Waugh’s essay was published in Life magazine and is reproduced in EAR. The original magazine version is also available to read online. Hren goes on in his article to explain how Powers got into his own “trouble” in working out what happens when the two conflicting races share the same faith in the American Catholic church.

–The Spectator’s Australian edition finds an example of a Waugh character from another of his 1930s novels in today’s news:

…the World Health Organisation […] has played an extraordinary role in attempting to whitewash China’s appalling mismanagement of the [Wuhan virus] outbreak — but its Director-General, Dr Tedros Adhanom Ghebreyesus, seems to have stepped straight off the pages of Evelyn Waugh’s Black Mischief. Like Seth, ‘Emperor of Azania, Chief of the Chiefs of Sakuyu, Lord of Wanda and Tyrant of the Seas, Bachelor of the Arts of Oxford University,’ Tedros was educated in England and set about modernising Ethiopia after joining the Tigray People’s Liberation Front and becoming health and foreign minister. […] Tedros was enthusiastically backed by China for the top job at WHO. He set the tone for his tenure by making Robert Mugabe a Goodwill Ambassador in recognition of his contribution to Zimbabwe’s healthcare.

–Another character from Black Mischief is mentioned in an article on the tax avoidance consequences of the British policy of what is called “Acceptance in Lieu” (or “AiL”).

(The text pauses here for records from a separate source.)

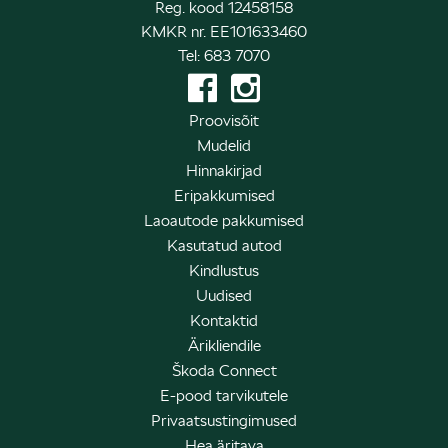
Reg. kood 12458158
KMKR nr. EE101633460
Tel: 683 7070
Proovisõit
Mudelid
Hinnakirjad
Eripakkumised
Laoautode pakkumised
Kasutatud autod
Kindlustus
Uudised
Kontaktid
Ärikliendile
Škoda Connect
E-pood tarvikutele
Privaatsustingimused
Hea äritava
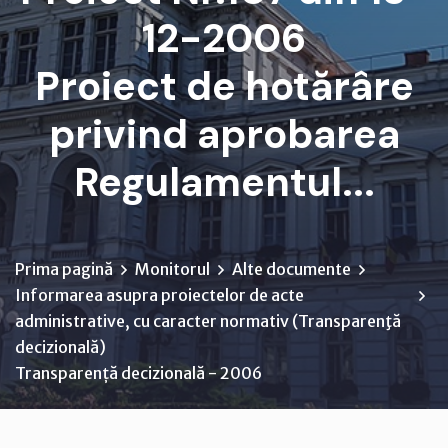
12-2006
Proiect de hotărâre
privind aprobarea
Regulamentul...
Prima pagină
Monitorul
Alte documente
Informarea asupra proiectelor de acte
administrative, cu caracter normativ (Transparenţă
decizională)
Transparență decizională - 2006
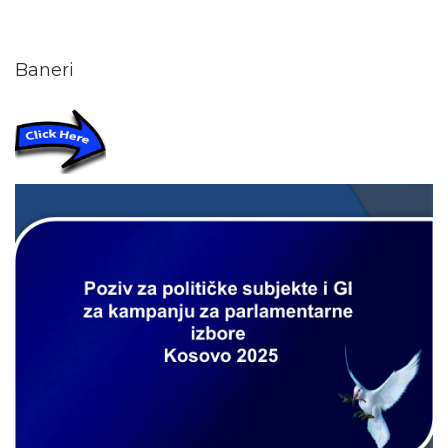
Baneri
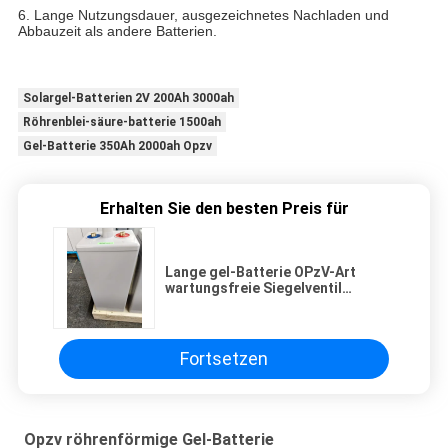
6. Lange Nutzungsdauer, ausgezeichnetes Nachladen und
Abbauzeit als andere Batterien.
Solargel-Batterien 2V 200Ah 3000ah
Röhrenblei-säure-batterie 1500ah
Gel-Batterie 350Ah 2000ah Opzv
Erhalten Sie den besten Preis für
Lange gel-Batterie OPzV-Art
wartungsfreie Siegelventil
regulierte Bleisäure des Leben-2V
500ah wieder aufladbare Röhren
Fortsetzen
Opzv röhrenförmige Gel-Batterie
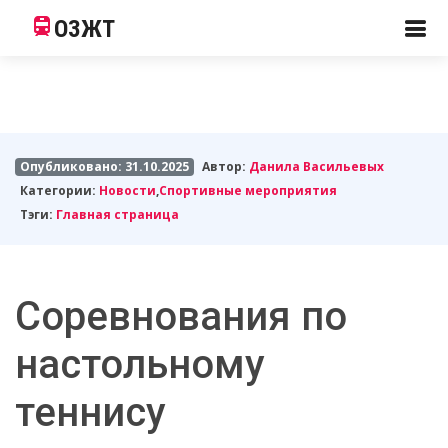
ОЗЖТ
Опубликовано: 31.10.2025
Автор:
Данила Васильевых
Категории:
Новости
,
Спортивные мероприятия
Тэги:
Главная страница
Соревнования по
настольному
теннису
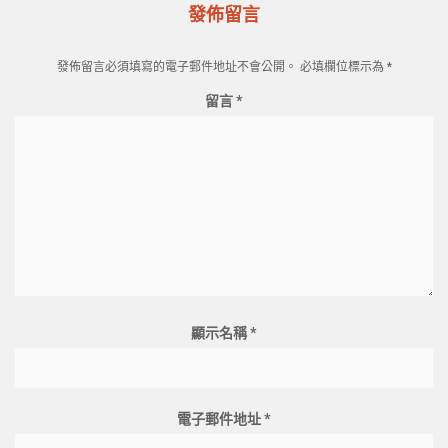
發佈留言
發佈留言必須填寫的電子郵件地址不會公開。
必填欄位標示為
*
留言
*
顯示名稱
*
電子郵件地址
*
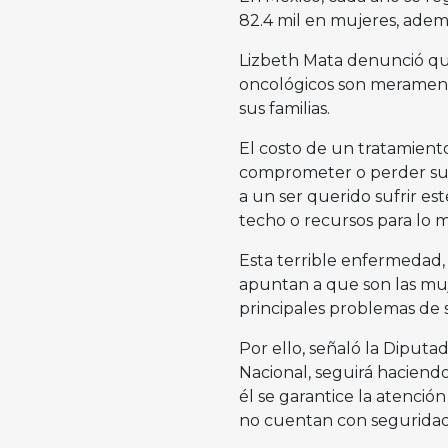
82.4 mil en mujeres, adem
Lizbeth Mata denunció que
oncológicos son meramente 
sus familias.
El costo de un tratamiento 
comprometer o perder su p
a un ser querido sufrir es
techo o recursos para lo má
Esta terrible enfermedad, 
apuntan a que son las muj
principales problemas de 
Por ello, señaló la Diputa
Nacional, seguirá haciend
él se garantice la atenció
no cuentan con seguridad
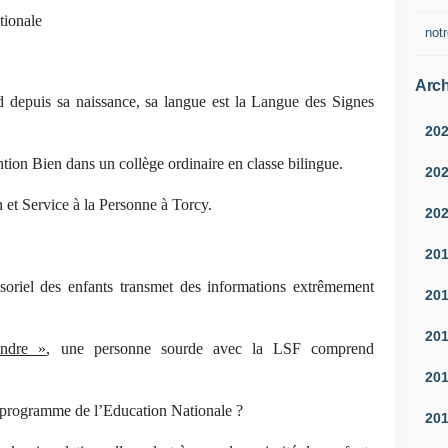
tionale
notr
Arch
rd depuis sa naissance, sa langue est la Langue des Signes
20
ntion Bien dans un collège ordinaire en classe bilingue.
20
 et Service à la Personne à Torcy.
20
20
soriel des enfants transmet des informations extrêmement
20
20
ndre »
, une personne sourde avec la LSF comprend
20
n programme de l’Education Nationale ?
20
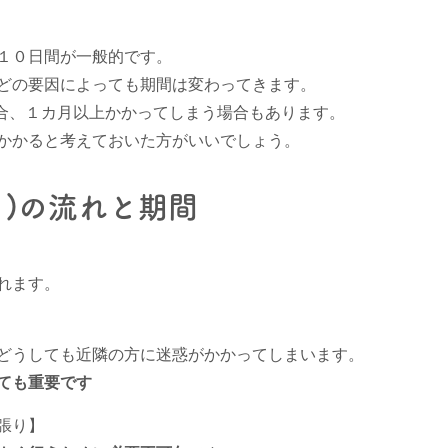
１０日間が一般的です。
どの要因によっても期間は変わってきます。
合、１カ月以上かかってしまう場合もあります。
かかると考えておいた方がいいでしょう。
と)の流れと期間
れます。
どうしても近隣の方に迷惑がかかってしまいます。
ても重要です
張り】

Under this scheme, death duties may be avoided or mitigated when artwork or property from the deceased’s estate is donated to the state or a qualifying charity. The article posted on the arts website artzy.net uses a Waugh quote to explain a result of this policy:

The English author Evelyn Waugh, in Basil Seal Rides Again, or The Rake’s Regress (1963), colorfully lamented the decline of the great country houses that had fallen into the hands the National Trust, the public body responsible for looking after donated houses: “You know what [the country house is] like as well as I do. Oh the hell of the National Trust
all the rooms still full of oilcloth promenades and rope barriers and Aunt Barbara in the flat over the stables and those ridiculous Sothills in the bachelors’ wing.”

The story details a historical moment when, due to high inheritance duties, many large houses were being donated to the nation to avoid crippling tax bills. Thousands of aristocrats were forced to leave their houses, or reside in closed-off annexes, while their great halls were opened to tourists. This change in circumstances for the upper classes was accelerated by the AiL.